Required action: Say how many lines of the listing below include the word "close", with no other output.
═══ Exercise inputs ═══
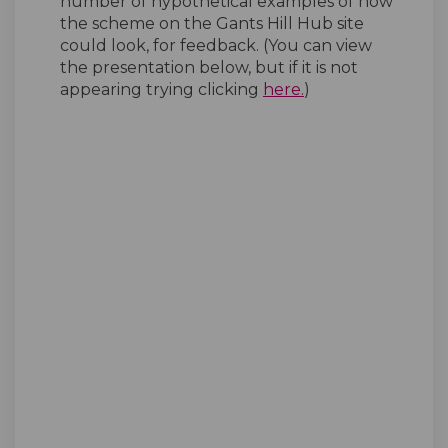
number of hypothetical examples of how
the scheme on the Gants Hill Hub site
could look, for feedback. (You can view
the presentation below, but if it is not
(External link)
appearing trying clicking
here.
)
═══
═══ Exercise inputs ═══
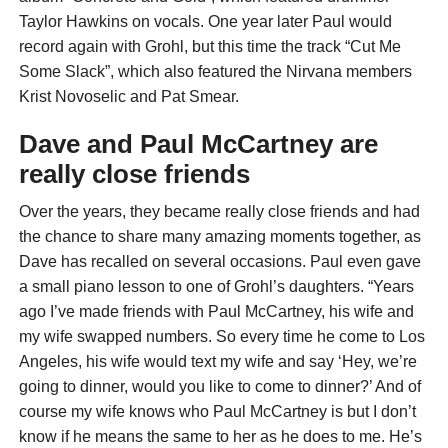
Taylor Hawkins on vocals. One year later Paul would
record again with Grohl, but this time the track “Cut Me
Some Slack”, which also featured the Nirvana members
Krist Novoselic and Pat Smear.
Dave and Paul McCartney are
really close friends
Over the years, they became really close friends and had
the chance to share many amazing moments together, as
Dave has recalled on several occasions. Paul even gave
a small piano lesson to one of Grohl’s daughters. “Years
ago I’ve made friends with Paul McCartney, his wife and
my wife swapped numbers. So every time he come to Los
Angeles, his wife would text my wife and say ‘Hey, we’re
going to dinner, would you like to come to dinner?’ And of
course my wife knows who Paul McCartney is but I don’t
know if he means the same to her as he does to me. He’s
═══
Reply: 2